Today, we begin a series of three sermons to help us think about how we plan for mission. Mission is at the heart of what we do as Christians and as a Church, and the diocese asks each parish to have what is called a Mission Action Plan. We have one which we put together after the away day we had two years ago, and we are now reflecting on it and revising it for the year ahead.
Mother Anne-Marie has written about this process in this month’s magazine. She explains how according to our Diocesan Missioner, Canon Stephen Hance, a good Mission Action Plan addresses the bigger questions that we never get around to thinking about. And he goes on to suggest three specific questions to help us with our planning for mission. It’s the first of those questions which we are thinking about this morning. The PCC has to finalise our Mission Action Plan for the coming year. But we really want to hear your ideas too, so after the service over in the church hall you can grab a cup of coffee and then join in for a 30 minute discussion as we respond to today’s question.
Which is: How are people in our area going to hear and respond to the Gospel of Jesus Christ?

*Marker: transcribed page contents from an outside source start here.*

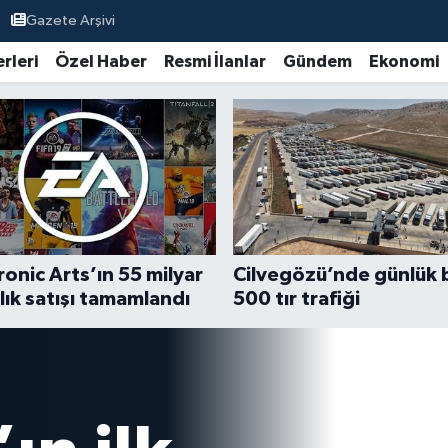
Gazete Arşivi
rleri
Özel Haber
Resmi İlanlar
Gündem
Ekonomi
ronic Arts’ın 55 milyar
Cilvegözü’nde günlük 
lık satışı tamamlandı
500 tır trafiği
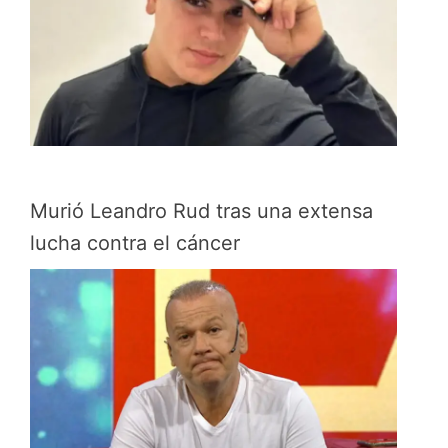
Murió Leandro Rud tras una extensa
lucha contra el cáncer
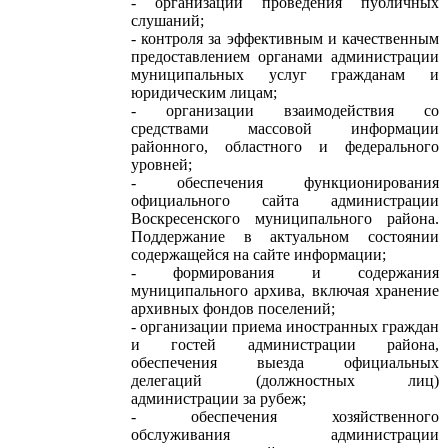
- организации проведения публичных
слушаний;
- контроля за эффективным и качественным
предоставлением органами администрации
муниципальных услуг гражданам и
юридическим лицам;
- организации взаимодействия со
средствами массовой информации
районного, областного и федерального
уровней;
- обеспечения функционирования
официального сайта администрации
Воскресенского муниципального района.
Поддержание в актуальном состоянии
содержащейся на сайте информации;
- формирования и содержания
муниципального архива, включая хранение
архивных фондов поселений;
- организации приема иностранных граждан
и гостей администрации района,
обеспечения выезда официальных
делегаций (должностных лиц)
администрации за рубеж;
- обеспечения хозяйственного
обслуживания администрации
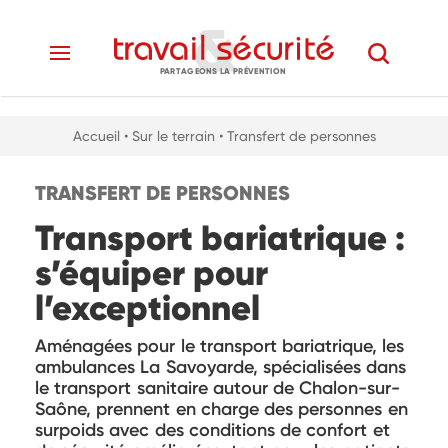
PARTAGEONS LA PRÉVENTION
Accueil
• Sur le terrain
• Transfert de personnes
TRANSFERT DE PERSONNES
Transport bariatrique :
s’équiper pour
l’exceptionnel
Aménagées pour le transport bariatrique, les
ambulances La Savoyarde, spécialisées dans
le transport sanitaire autour de Chalon-sur-
Saône, prennent en charge des personnes en
surpoids avec des conditions de confort et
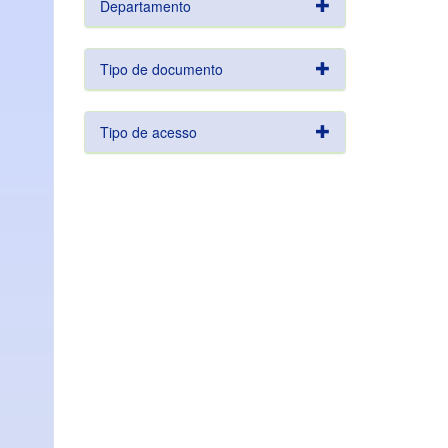
Departamento
Tipo de documento
Tipo de acesso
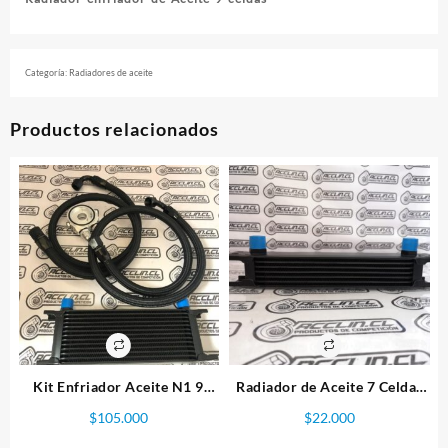
Categoría:
Radiadores de aceite
Productos relacionados
Kit Enfriador Aceite N1 9
Radiador de Aceite 7 Celdas
celdas
Negro
$
105.000
$
22.000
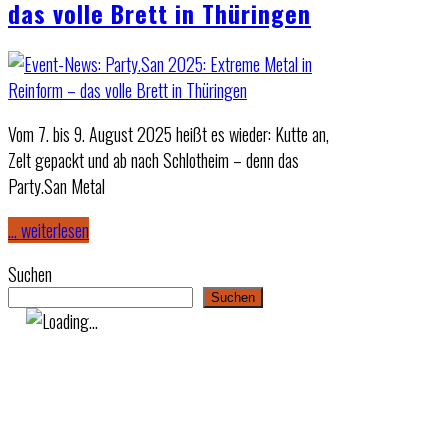
das volle Brett in Thüringen
Vom 7. bis 9. August 2025 heißt es wieder: Kutte an,
Zelt gepackt und ab nach Schlotheim – denn das
Party.San Metal
… weiterlesen
Suchen
Suchen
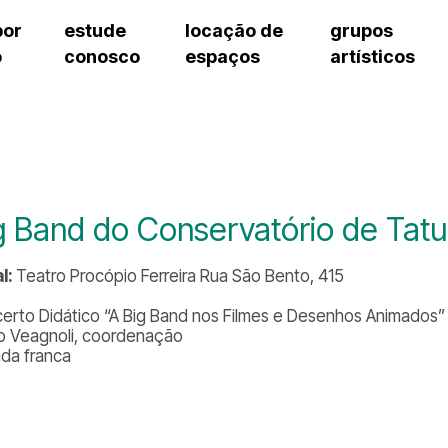
por
estude
locação de
grupos
o
conosco
espaços
artísticos
cursos regulares
bilheteria
teatro procópio ferreira
artes cênicas
grupos artísticos de bolsistas
fale cono
cursos livres
cursos regulares
salão villa-lobos
música
grupos pedagógicos – sede
ouvidoria 
cursos de aperfeiçoamento
cursos livres
erto
auditório unidade chiquinha gonzaga
processo seletivo
grupos pedagógicos – polo
pergunta
chiquinha gonzaga
cursos de aperfeiçoamento
orientações para locação
como che
a
visite o c
3
sceic-sp
g Band do Conservatório de Tatu
to
equipe té
josé do rio pardo
assessori
l:
Teatro Procópio Ferreira Rua São Bento, 415
trabalhe 
erto Didático “A Big Band nos Filmes e Desenhos Animados”
o Veagnoli, coordenação
ada franca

How are people in our area going to hear and respond to the Gospel of Jesus Christ? I started by talking about good news – what would be good news for us, what good news would we like to hear? Canon Hance talks about people hearing about and responding to the Gospel of Jesus Christ. That word ‘Gospel’ probably doesn’t convey to you its real meaning. When you hear the word ‘Gospel’ you probably first of all think of the first four books of the New Testament – Matthew, Mark, Luke and John – the books that tell us about the life of Jesus. We call them gospels.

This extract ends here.